Protected destructors

9 months ago by Jonathan Vollebregt — view source

unread

Hello all,

On github I reported a bug causing errors when objects go out of scope
with a protected/private destructor:
https://github.com/php/php-src/issues/16077

Example code: https://3v4l.org/bKijA

The magic methods documentation says:

All magic methods, with the exception of __construct(), __destruct(), and __clone(), must be declared as public

And true to its word __destruct can be declared protected/private
without a warning, unlike other magic methods.

Other magic methods however still work even if they're declared private:
https://3v4l.org/iCRSe

This lead to discussion around whether the engine should be fixed to
always successfully call __destruct or __destruct should warn when not
public like other magic methods, or contrarily warn when public, or
whether there should be special logic stopping manual calls to
__construct/__destruct to prevent double initialization as well...

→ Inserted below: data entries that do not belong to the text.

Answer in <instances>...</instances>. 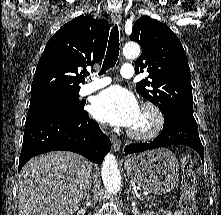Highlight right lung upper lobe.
<instances>
[{
    "label": "right lung upper lobe",
    "instance_id": "1",
    "mask_svg": "<svg viewBox=\"0 0 221 215\" xmlns=\"http://www.w3.org/2000/svg\"><path fill=\"white\" fill-rule=\"evenodd\" d=\"M109 27L107 20L91 16H78L63 25L48 41L39 59L31 101L79 92L82 76L78 71L103 58Z\"/></svg>",
    "mask_w": 221,
    "mask_h": 215
}]
</instances>
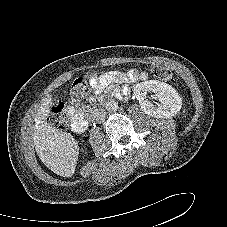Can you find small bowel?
<instances>
[{"mask_svg":"<svg viewBox=\"0 0 227 227\" xmlns=\"http://www.w3.org/2000/svg\"><path fill=\"white\" fill-rule=\"evenodd\" d=\"M146 78L147 74L145 72L139 73L135 70H131L127 73L115 72L100 78H93L91 80V88L94 91H98L109 82H126L131 80H144Z\"/></svg>","mask_w":227,"mask_h":227,"instance_id":"1","label":"small bowel"}]
</instances>
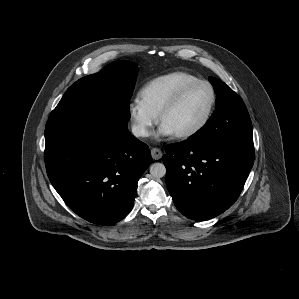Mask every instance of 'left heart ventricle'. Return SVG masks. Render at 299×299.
Listing matches in <instances>:
<instances>
[{
	"instance_id": "obj_1",
	"label": "left heart ventricle",
	"mask_w": 299,
	"mask_h": 299,
	"mask_svg": "<svg viewBox=\"0 0 299 299\" xmlns=\"http://www.w3.org/2000/svg\"><path fill=\"white\" fill-rule=\"evenodd\" d=\"M210 91L205 85H197L190 89L180 103L162 120V125L170 129L174 135L188 131L203 119L209 103Z\"/></svg>"
}]
</instances>
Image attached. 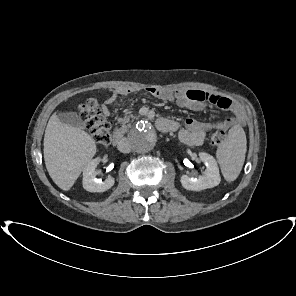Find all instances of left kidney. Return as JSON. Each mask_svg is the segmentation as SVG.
<instances>
[{
    "instance_id": "1",
    "label": "left kidney",
    "mask_w": 296,
    "mask_h": 296,
    "mask_svg": "<svg viewBox=\"0 0 296 296\" xmlns=\"http://www.w3.org/2000/svg\"><path fill=\"white\" fill-rule=\"evenodd\" d=\"M199 158L206 166L204 175H200L196 178L182 175L181 184L187 190L200 191L213 188L219 185L221 181L219 168L215 158L205 152H200Z\"/></svg>"
}]
</instances>
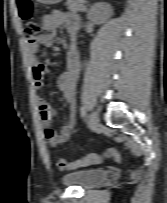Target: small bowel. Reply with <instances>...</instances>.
<instances>
[{
	"instance_id": "c3829d8e",
	"label": "small bowel",
	"mask_w": 167,
	"mask_h": 203,
	"mask_svg": "<svg viewBox=\"0 0 167 203\" xmlns=\"http://www.w3.org/2000/svg\"><path fill=\"white\" fill-rule=\"evenodd\" d=\"M80 19L72 13L54 11L42 19L45 34L26 40L28 56L32 67V79L36 89L43 87L44 79L50 74V68L38 59L41 46L51 45L55 32L63 28L69 38L66 61L67 71L59 75L57 80L65 101L69 105L68 112L63 117V125L59 132L50 127L55 115V109L43 98L37 99V109L43 125V137L50 147L65 144L76 126V85L81 72V60L76 46Z\"/></svg>"
}]
</instances>
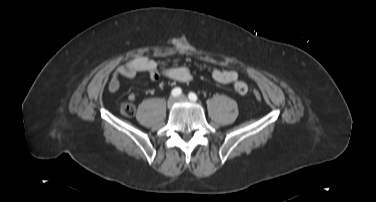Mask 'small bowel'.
Returning <instances> with one entry per match:
<instances>
[{
    "label": "small bowel",
    "instance_id": "c3829d8e",
    "mask_svg": "<svg viewBox=\"0 0 376 202\" xmlns=\"http://www.w3.org/2000/svg\"><path fill=\"white\" fill-rule=\"evenodd\" d=\"M139 73H145L151 80H157L159 77H165L180 83L190 82L193 78L192 72L185 66H170L160 70L156 62L146 56H138L132 58L116 68L112 74L108 90L115 93L120 88L121 78H133ZM213 79L221 84H230L234 82L233 89L238 95H245L248 91V86L245 82L238 80L239 74L235 70L216 69L212 73ZM136 95L130 93L128 95L129 101H134Z\"/></svg>",
    "mask_w": 376,
    "mask_h": 202
}]
</instances>
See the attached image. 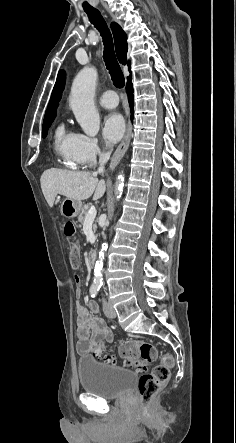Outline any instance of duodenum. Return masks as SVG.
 <instances>
[{
    "label": "duodenum",
    "instance_id": "duodenum-1",
    "mask_svg": "<svg viewBox=\"0 0 236 443\" xmlns=\"http://www.w3.org/2000/svg\"><path fill=\"white\" fill-rule=\"evenodd\" d=\"M96 261V255L94 253H90L88 256V263L90 266H93Z\"/></svg>",
    "mask_w": 236,
    "mask_h": 443
}]
</instances>
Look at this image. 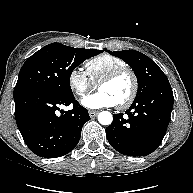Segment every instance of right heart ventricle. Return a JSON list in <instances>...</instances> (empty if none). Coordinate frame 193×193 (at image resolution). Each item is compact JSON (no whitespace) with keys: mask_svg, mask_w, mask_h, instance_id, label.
I'll return each mask as SVG.
<instances>
[{"mask_svg":"<svg viewBox=\"0 0 193 193\" xmlns=\"http://www.w3.org/2000/svg\"><path fill=\"white\" fill-rule=\"evenodd\" d=\"M127 66L123 59L111 54H100L85 63L86 73L95 84L111 71Z\"/></svg>","mask_w":193,"mask_h":193,"instance_id":"obj_1","label":"right heart ventricle"}]
</instances>
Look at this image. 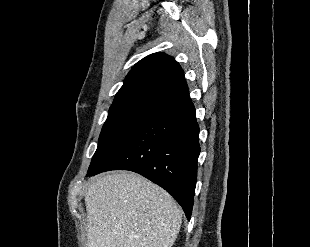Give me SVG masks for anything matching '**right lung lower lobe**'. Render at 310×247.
<instances>
[{
  "label": "right lung lower lobe",
  "mask_w": 310,
  "mask_h": 247,
  "mask_svg": "<svg viewBox=\"0 0 310 247\" xmlns=\"http://www.w3.org/2000/svg\"><path fill=\"white\" fill-rule=\"evenodd\" d=\"M199 153V127L188 97L149 119L87 176L109 170L139 173L168 191L190 220Z\"/></svg>",
  "instance_id": "right-lung-lower-lobe-1"
}]
</instances>
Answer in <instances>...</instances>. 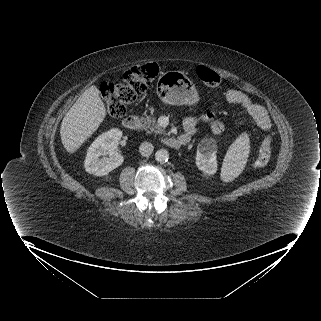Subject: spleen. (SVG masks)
<instances>
[{"instance_id":"3e777b00","label":"spleen","mask_w":321,"mask_h":321,"mask_svg":"<svg viewBox=\"0 0 321 321\" xmlns=\"http://www.w3.org/2000/svg\"><path fill=\"white\" fill-rule=\"evenodd\" d=\"M249 151V136L247 133H242L230 145L223 160L221 177L224 181H230L240 174L246 164Z\"/></svg>"}]
</instances>
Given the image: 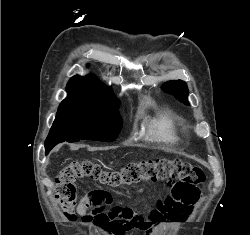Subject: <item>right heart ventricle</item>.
I'll return each instance as SVG.
<instances>
[{"label": "right heart ventricle", "instance_id": "obj_1", "mask_svg": "<svg viewBox=\"0 0 250 235\" xmlns=\"http://www.w3.org/2000/svg\"><path fill=\"white\" fill-rule=\"evenodd\" d=\"M177 119L170 111H162L147 123L148 135L155 141L176 144L179 141L176 130Z\"/></svg>", "mask_w": 250, "mask_h": 235}]
</instances>
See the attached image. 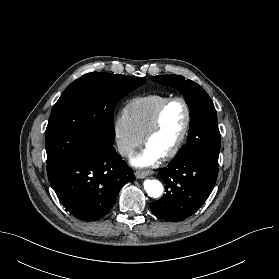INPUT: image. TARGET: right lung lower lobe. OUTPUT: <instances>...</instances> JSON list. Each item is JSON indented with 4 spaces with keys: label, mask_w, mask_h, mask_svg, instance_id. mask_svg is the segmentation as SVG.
Wrapping results in <instances>:
<instances>
[{
    "label": "right lung lower lobe",
    "mask_w": 279,
    "mask_h": 279,
    "mask_svg": "<svg viewBox=\"0 0 279 279\" xmlns=\"http://www.w3.org/2000/svg\"><path fill=\"white\" fill-rule=\"evenodd\" d=\"M133 179V171L111 145L99 151H78L49 181L60 202L74 217L96 221L108 213L122 186Z\"/></svg>",
    "instance_id": "98d812e1"
}]
</instances>
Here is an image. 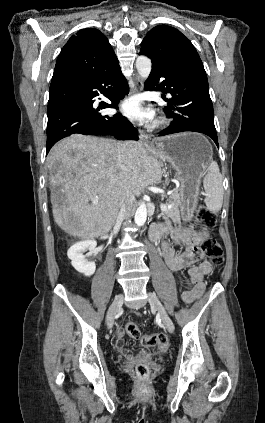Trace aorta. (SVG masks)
<instances>
[{
    "label": "aorta",
    "instance_id": "aorta-1",
    "mask_svg": "<svg viewBox=\"0 0 265 423\" xmlns=\"http://www.w3.org/2000/svg\"><path fill=\"white\" fill-rule=\"evenodd\" d=\"M136 68L138 74L143 80H146L151 72L152 63L151 60L146 56H138L136 59ZM147 220V207L144 201L139 203L138 208L136 209L134 221L136 225L143 226Z\"/></svg>",
    "mask_w": 265,
    "mask_h": 423
}]
</instances>
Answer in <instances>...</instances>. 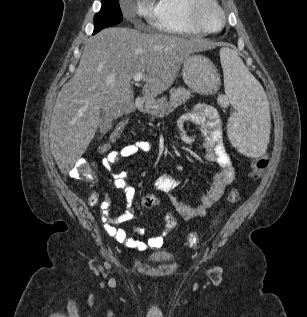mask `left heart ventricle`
<instances>
[{
	"mask_svg": "<svg viewBox=\"0 0 307 317\" xmlns=\"http://www.w3.org/2000/svg\"><path fill=\"white\" fill-rule=\"evenodd\" d=\"M203 22L209 29H216L219 26L220 18L212 7H207L202 14Z\"/></svg>",
	"mask_w": 307,
	"mask_h": 317,
	"instance_id": "obj_1",
	"label": "left heart ventricle"
}]
</instances>
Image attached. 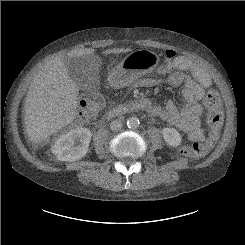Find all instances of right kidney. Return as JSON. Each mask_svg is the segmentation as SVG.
I'll use <instances>...</instances> for the list:
<instances>
[{
	"instance_id": "1",
	"label": "right kidney",
	"mask_w": 245,
	"mask_h": 245,
	"mask_svg": "<svg viewBox=\"0 0 245 245\" xmlns=\"http://www.w3.org/2000/svg\"><path fill=\"white\" fill-rule=\"evenodd\" d=\"M92 133L87 128H77L62 135L52 146L51 151L60 161H75L88 151Z\"/></svg>"
}]
</instances>
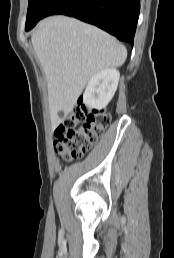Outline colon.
Segmentation results:
<instances>
[{"instance_id": "1", "label": "colon", "mask_w": 174, "mask_h": 258, "mask_svg": "<svg viewBox=\"0 0 174 258\" xmlns=\"http://www.w3.org/2000/svg\"><path fill=\"white\" fill-rule=\"evenodd\" d=\"M110 120L107 111H89L80 98L55 130V150L65 160L81 158L97 142Z\"/></svg>"}]
</instances>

But focusing on this specific issue I don't think these BC breaks are
even warranted. Since it doesn't work now making it work wouldn't be a
BC break unless you were relying on destructor call error handlers as
some kind of cursed event dispatcher.

A github search for "private function __destruct" found a whopping 298
hits. 296 for "protected function __destruct"

The biggest implementation problem I can think of is what to do about
class hierarchies. If you require all destructors to be protected (or
public) that puts the onus on the programmer to ensure the parent
destructor is called, but private destructors would be a headache.

It seems the protected but not private destructors idea was already
implemented for PHP 7 (https://3v4l.org/6DFGp) but fell victim to a
regression in 7.3.15/7.4.3 and no-one noticed because it was never added
to the changelog in the first place.

Long story short I'd like to suggest:

Allow the engine to call protected destructors (again)
Warning when declaring a private destructor as with other magic methods
Documentation update to confirm private destructors aren't allowed

Does this sound good?

Jonathan

9 months ago by Christoph M. Becker — view source

unread

Long story short I'd like to suggest:

Allow the engine to call protected destructors (again)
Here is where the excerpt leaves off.